21.01.2020 | Felix Kaus | comment icon 0 Comment

A peek into Automated Machine Learning

A typical Machine Learning (ML) problem is about prediction such as in Forecasting for data-driven decision making or Credit Risk Analysis Using Machine Learning. If the predicted value is a real number, we use regression. For discrete labels (like TRUE and FALSE or WARM and COLD) we use classification. In order to train a machine to accomplish this task, we structure the data into X and Y as follows:

X consists of a set of features x1,…,xn. Y is the label. Assuming X carries information on predicting Y, we need a model to use the information to correctly fill in Y. For training purposes, we need to prepare a set of data with X and Y. Usually, we only have X. This is called supervised learning. However, before a model can be deployed in a real use-case, there are questions to be addressed:

  1. How to properly represent the data as X and Y? (Data Preparation)
  2. Which features maximize prediction quality? (Feature Engineering)
  3. Which algorithm is suitable for model training? (Model Selection)
  4. How to adjust the model? (Hyperparameter Tuning)

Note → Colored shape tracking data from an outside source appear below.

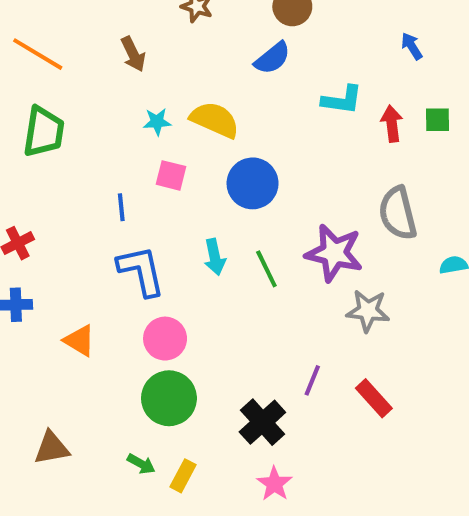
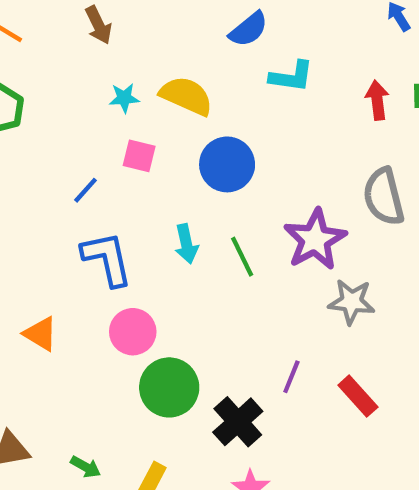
cyan L-shape: (342, 100) -> (291, 76), moved
blue line: (121, 207) -> (86, 190), turned 48
purple star: (334, 253) -> (315, 239), turned 30
green circle: (169, 398) -> (169, 387), moved
green arrow: (141, 464) -> (86, 467), moved

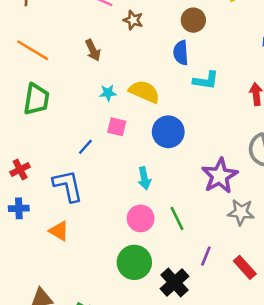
blue semicircle: (249, 29) -> (181, 53), turned 125
green line: (242, 257) -> (177, 218), moved
blue L-shape: (107, 259) -> (68, 186), moved
pink circle: (133, 332) -> (141, 218), moved

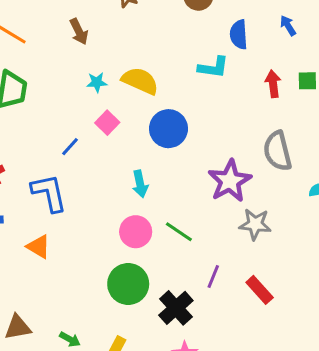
blue semicircle: (181, 53) -> (239, 35), moved
pink square: (117, 127) -> (107, 123), turned 30
green line: (177, 218) -> (179, 232), turned -30

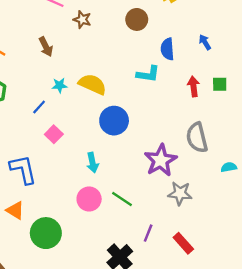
pink square: (107, 123) -> (54, 134), moved
blue line: (70, 147) -> (39, 107), moved
green circle: (128, 284) -> (46, 233), moved

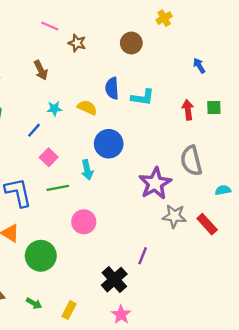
blue semicircle: (167, 49) -> (112, 88), moved
yellow semicircle: (92, 84) -> (87, 108), size x0.7
cyan arrow: (92, 163) -> (87, 170), moved
green line: (122, 199) -> (58, 188), moved, turned -45
red rectangle: (183, 243) -> (207, 224), moved

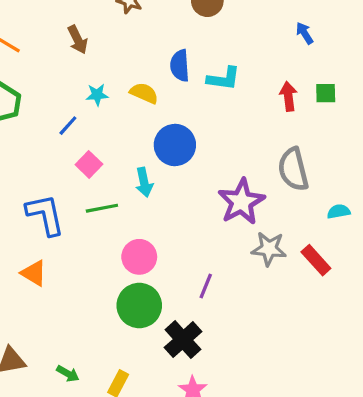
green circle: (41, 256) -> (139, 305), moved
purple line: (143, 256) -> (206, 286), moved

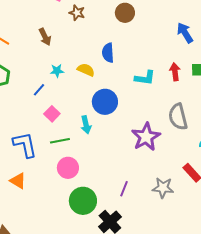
blue arrow: (305, 33) -> (185, 33), size x1.5
cyan L-shape: (224, 79) -> (145, 78), moved
gray star: (269, 249) -> (163, 188), moved
pink circle: (139, 257) -> (68, 168), moved

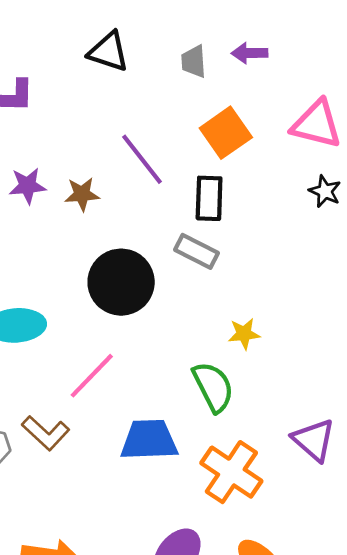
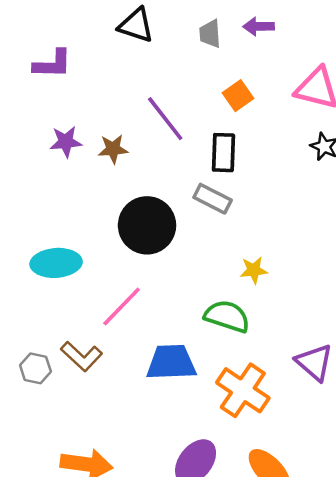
orange square: (226, 133) -> (238, 96), size x0.7
green semicircle: (213, 387) -> (227, 316), turned -45

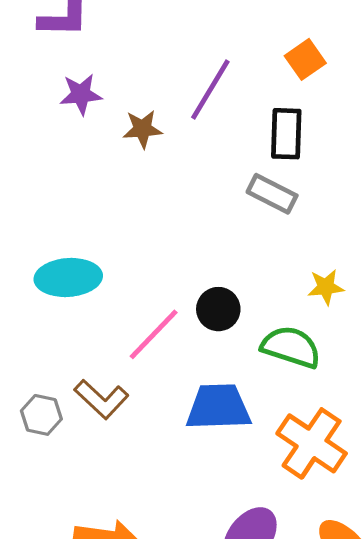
purple line: (165, 119) -> (210, 89), turned 69
purple star: (66, 142) -> (81, 94), moved
black circle: (147, 225) -> (218, 309), moved, size x0.6

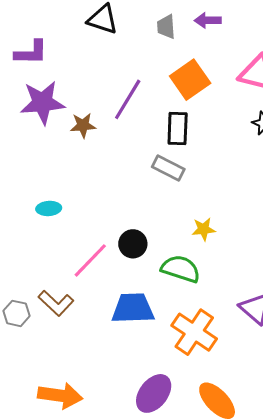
orange square: (305, 59) -> (190, 80), size x1.5
purple star: (81, 94) -> (42, 102), size x1.6
cyan ellipse: (68, 277) -> (49, 208), moved, size x0.6

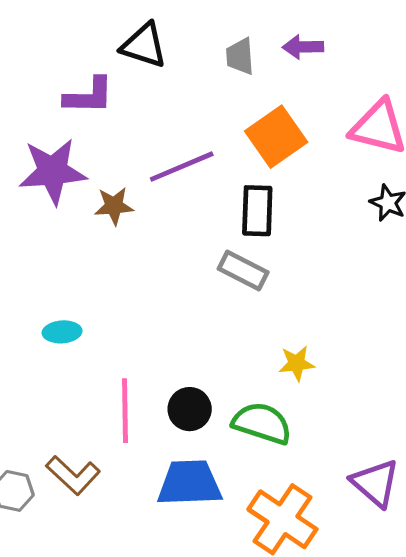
purple L-shape: (31, 53) -> (89, 96), moved
purple line: (128, 99) -> (182, 167), turned 36
black circle: (133, 244) -> (190, 409), moved
pink line: (90, 260) -> (125, 411), turned -45

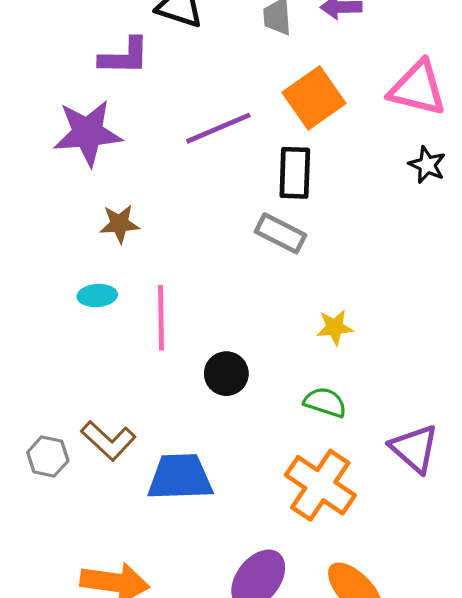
brown star: (114, 206) -> (120, 224), moved
pink line: (125, 411) -> (161, 318), moved
green semicircle: (262, 423) -> (325, 402), moved, size x0.7
blue trapezoid: (190, 483) -> (180, 477), moved

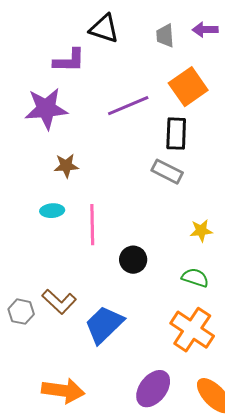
blue trapezoid: (180, 477) -> (104, 325), turned -42

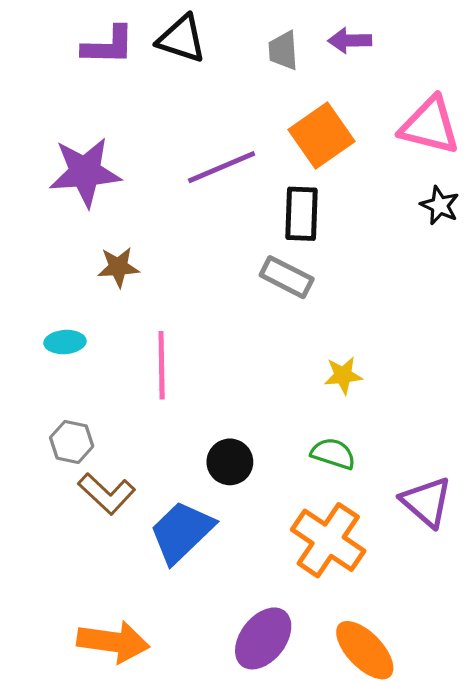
purple L-shape: (69, 61) -> (108, 46), moved
cyan ellipse: (52, 211) -> (65, 342), moved
black circle: (133, 260) -> (230, 462), moved
gray hexagon: (21, 312) -> (72, 442), moved

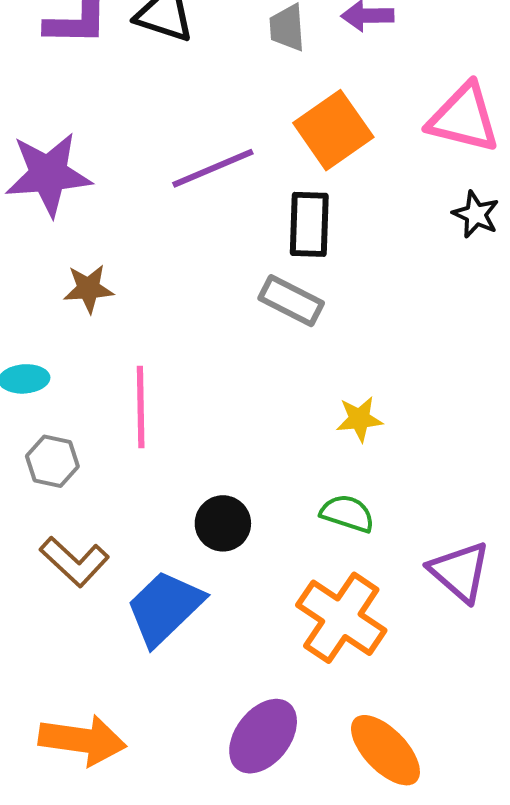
gray hexagon: (72, 442) -> (52, 461), moved

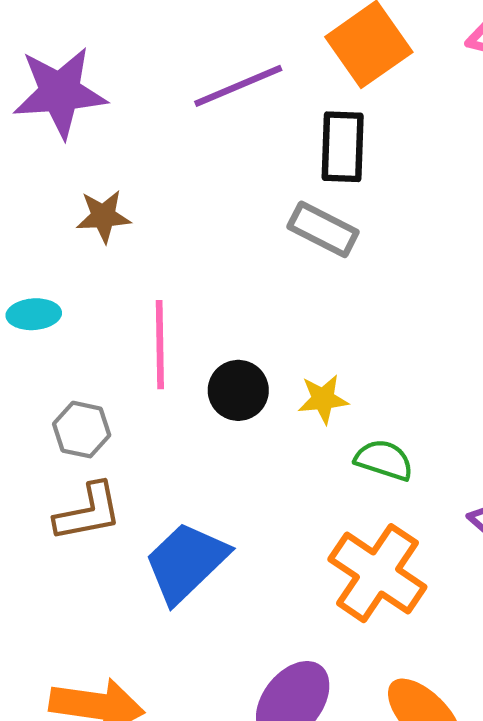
yellow star: (359, 419) -> (323, 399), moved
gray hexagon: (52, 461) -> (82, 430), moved
black circle: (223, 523) -> (238, 390), moved
brown L-shape: (74, 562) -> (88, 512), turned -54

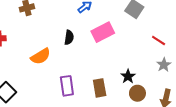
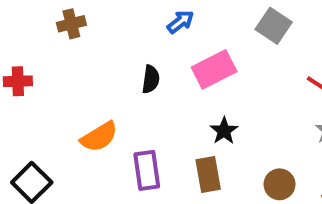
orange semicircle: (41, 56) -> (99, 137), moved
black star: (128, 76) -> (224, 131), moved

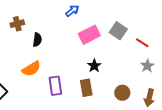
brown cross: (71, 24) -> (17, 24), moved
gray square: (274, 26) -> (118, 31), moved
black semicircle: (151, 79) -> (37, 40), moved

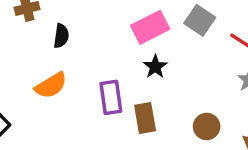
black star: (94, 66) -> (155, 67), moved
purple rectangle: (55, 86) -> (111, 97), moved

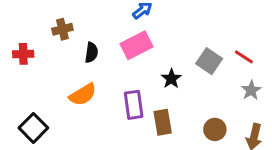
gray square: (200, 20) -> (209, 61), moved
pink rectangle: (150, 27) -> (136, 45), moved

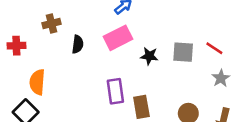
gray square: (209, 61) -> (183, 52), turned -30
black star: (171, 79) -> (149, 56), moved, turned -30
orange semicircle: (83, 95) -> (37, 82), moved, turned 125

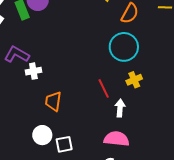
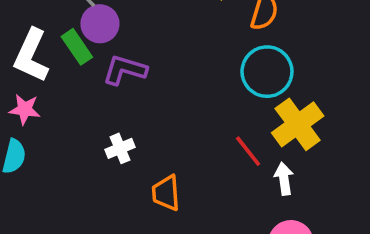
purple L-shape: (17, 55) -> (125, 70), moved
yellow cross: (134, 80) -> (298, 124), size x1.8

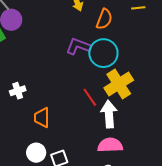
purple L-shape: (125, 70) -> (78, 46), moved
white arrow: (284, 179) -> (109, 114), size x1.5

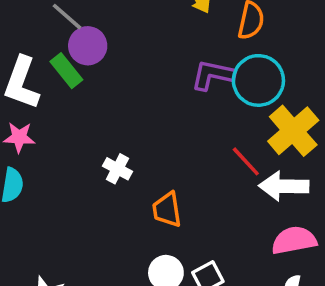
white cross: (18, 91) -> (118, 169), turned -35
white arrow: (109, 114) -> (284, 186), turned -76

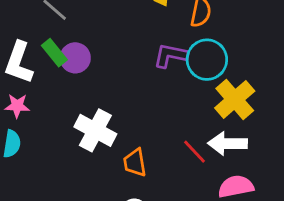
purple circle: (88, 46) -> (75, 58), moved
red line: (246, 161) -> (195, 152), moved
white cross: (118, 169) -> (95, 130), size x1.8

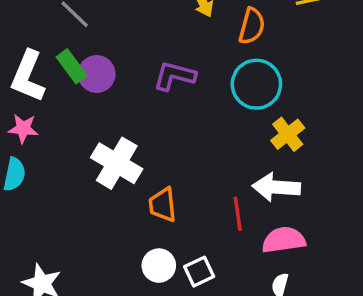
purple L-shape: (171, 55) -> (174, 76), moved
yellow cross: (235, 99) -> (288, 134), size x0.7
red line: (195, 152) -> (238, 214), moved, turned 32

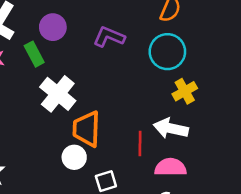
green rectangle: (72, 66) -> (34, 54), moved
orange trapezoid: (163, 205) -> (87, 129), size x1.4
white circle: (159, 266) -> (74, 157), moved

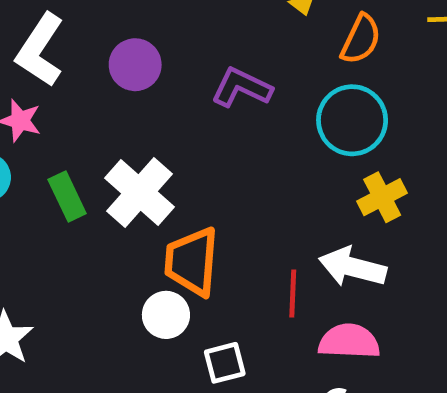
green rectangle: (34, 54) -> (67, 196), moved

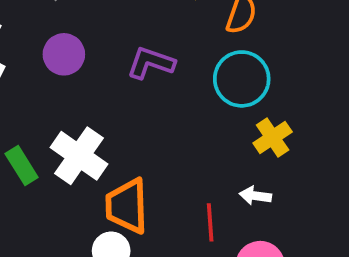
white arrow: (353, 267) -> (255, 196), size x0.6

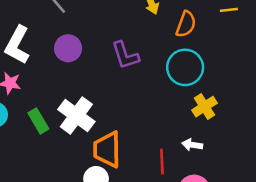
purple L-shape: (151, 63) -> (125, 55), turned -128

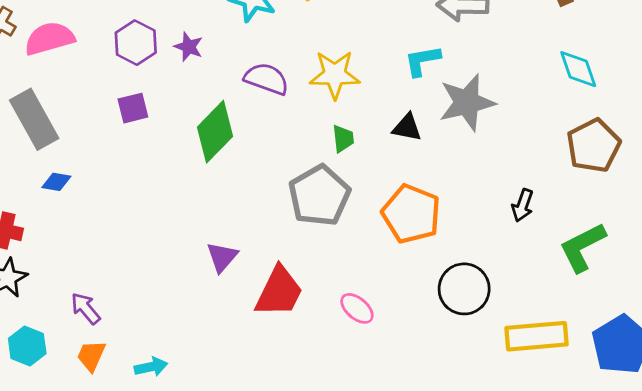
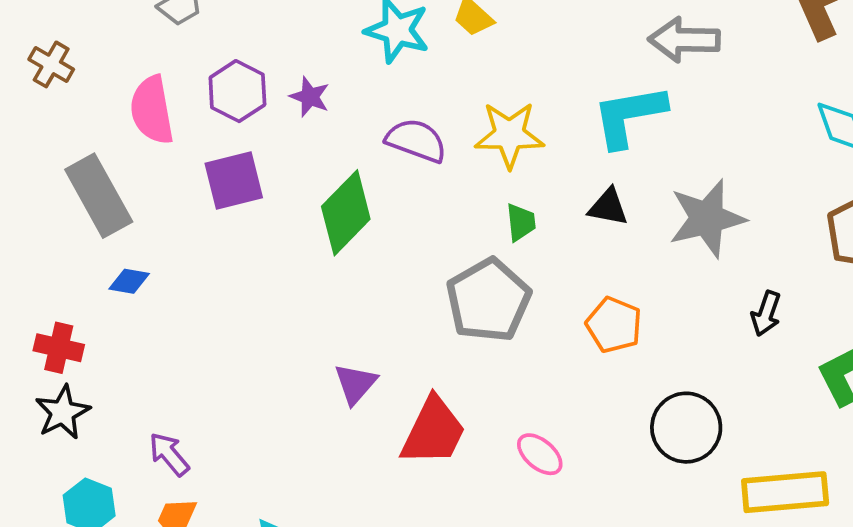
pink semicircle: (49, 38) -> (152, 110), moved, turned -84
cyan L-shape: (422, 61) -> (629, 116), size x1.5
gray star: (467, 102) -> (707, 218), moved
purple square: (133, 108) -> (234, 180), size x1.4
orange pentagon: (411, 214) -> (614, 325), size x0.7

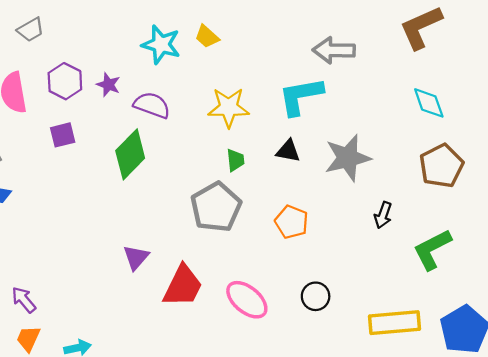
purple semicircle: (416, 140) -> (152, 105), moved
purple square: (234, 180) -> (63, 135), size x0.7
black circle: (686, 428) -> (316, 296), moved, size x0.7
pink ellipse: (540, 454) -> (247, 300), size x1.5

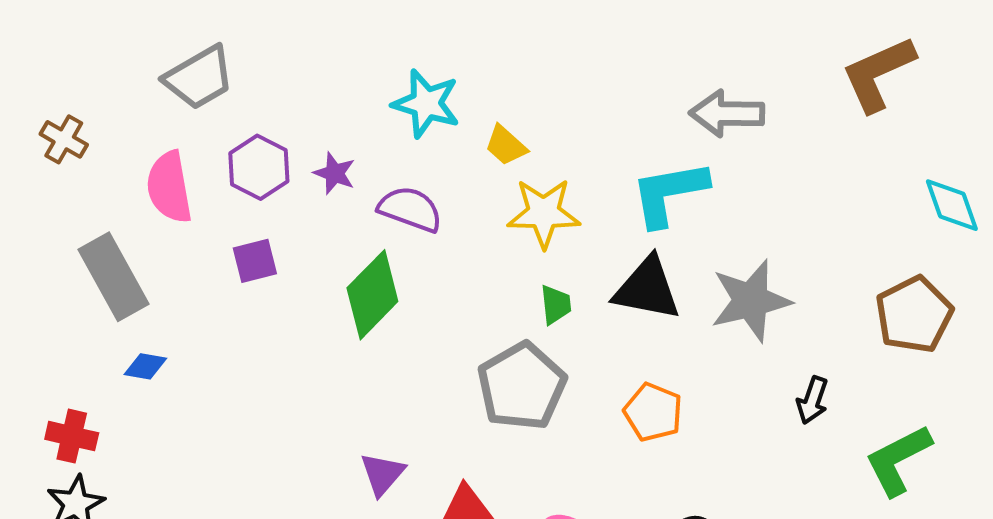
gray trapezoid: (31, 30) -> (199, 78), size x1.5
yellow trapezoid: (207, 37) -> (506, 145), moved
cyan diamond: (429, 103) -> (952, 205), moved
black triangle: (288, 151) -> (647, 289), size x1.6

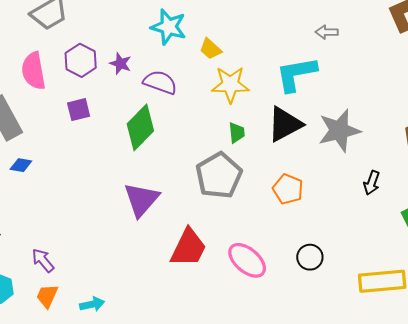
gray arrow: (727, 113) -> (327, 32), size x0.6
black triangle: (647, 289) -> (285, 124), turned -39
purple triangle: (382, 474) -> (141, 200), moved, size x1.5

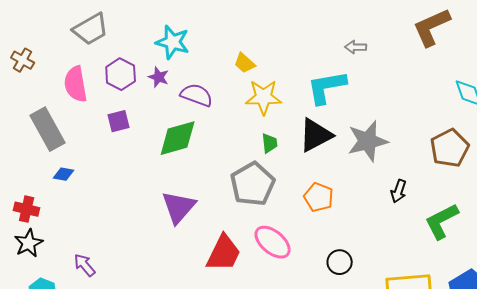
cyan star: (169, 27) -> (173, 42), moved
green diamond: (140, 127) -> (178, 138), turned 30
pink ellipse: (247, 260) -> (273, 242), moved

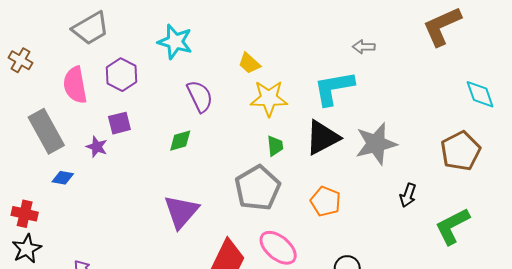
purple star: (159, 77) -> (97, 147), moved
purple semicircle: (197, 95) -> (200, 96), turned 44
green diamond: (178, 138) -> (180, 141), size x0.6

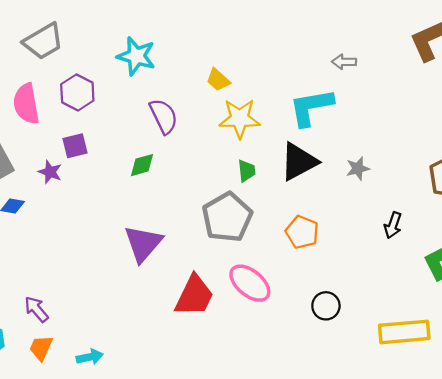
gray star: (376, 144) -> (358, 168), size x0.5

Although Machine Learning is about automation, the above-mentioned points depend on expert knowledge and can be time-consuming. Therefore, it is crucial to automate as many of these points as possible along the process. Here, AutoML becomes relevant: automate the learning process for Machine Learning.

The benefits of using AutoML-solutions include freeing up time for developing and testing models for strategic tasks, reducing human bias and errors, and ultimately advancing organizations by improving models and by optimizing data-driven processes. The main parts of this article are based on the work of He, Zhao et al., 2019. Axel de Romblay has provided a figure, which displays the areas to automate:

The figure shows the core Machine Learning process and involves the four questions mentioned before when applying supervised learning. We now take a deeper look into each automation task separately.

Data Preprocessing

Data Preprocessing is usually the first step in a Machine Learning pipeline and comprises data collection and data cleaning.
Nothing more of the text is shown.